Frontline Wildfire Defense
- Company type: Private
- Industry: Wildfire mitigation technology
- Founded: 2017
- Founder: Harry Statter
- Headquarters: Jackson Hole, Wyoming, United States
- Area served: United States
- Key people: Harry Statter (CEO)
- Products: Frontline Defense System 2
- Services: Automated exterior wildfire defense systems; wildfire monitoring and alerts
- Website: www.frontlinewildfire.com

= Frontline Wildfire Defense =

American technology company

Frontline Wildfire Defense is an American technology company that develops automated sprinkler and firefighting foam systems to protect properties in wildland–urban interface zones. The company was founded in 2017 and is based in Jackson Hole, Wyoming.

== History ==
Frontline Wildfire Defense was founded by landscape ecologist Harry Statter in 2017. The company was established to help property owners prepare for and respond to wildfire threats.

In 2025, the company announced a $48 million Series A funding round that included investments by Norwest Venture Partners and the Wyoming Business Council. Also in 2025, Frontline Wildfire Defense was named to TIME magazine's annual list of best inventions.

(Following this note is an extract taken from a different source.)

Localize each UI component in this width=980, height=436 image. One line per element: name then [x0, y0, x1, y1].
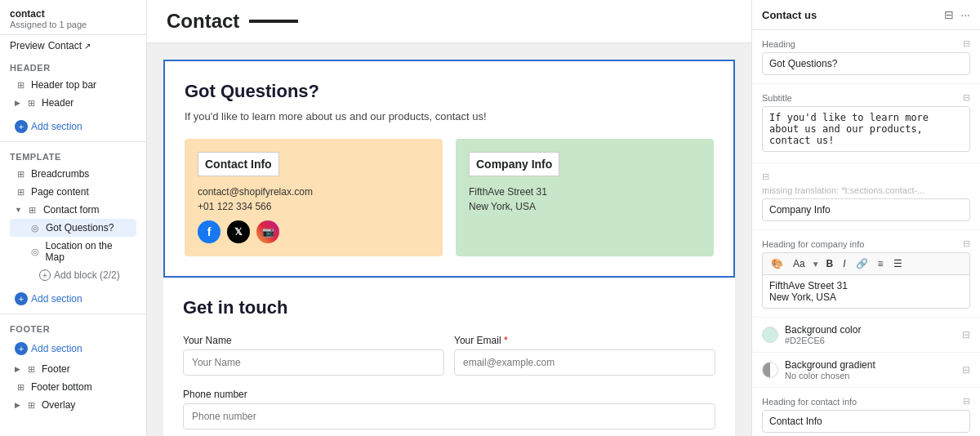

== Products and technology ==
Frontline Wildfire Defense develops water and class A foam sprinkler systems that provide automated exterior wildfire protection for structures. Its technology typically integrates rooftop and perimeter sprinkler hardware with software that monitors wildfire activity using publicly available fire data, weather information, and satellite imagery. The services are primarily utilized by homeowners, property managers, and communities located in wildfire-prone areas.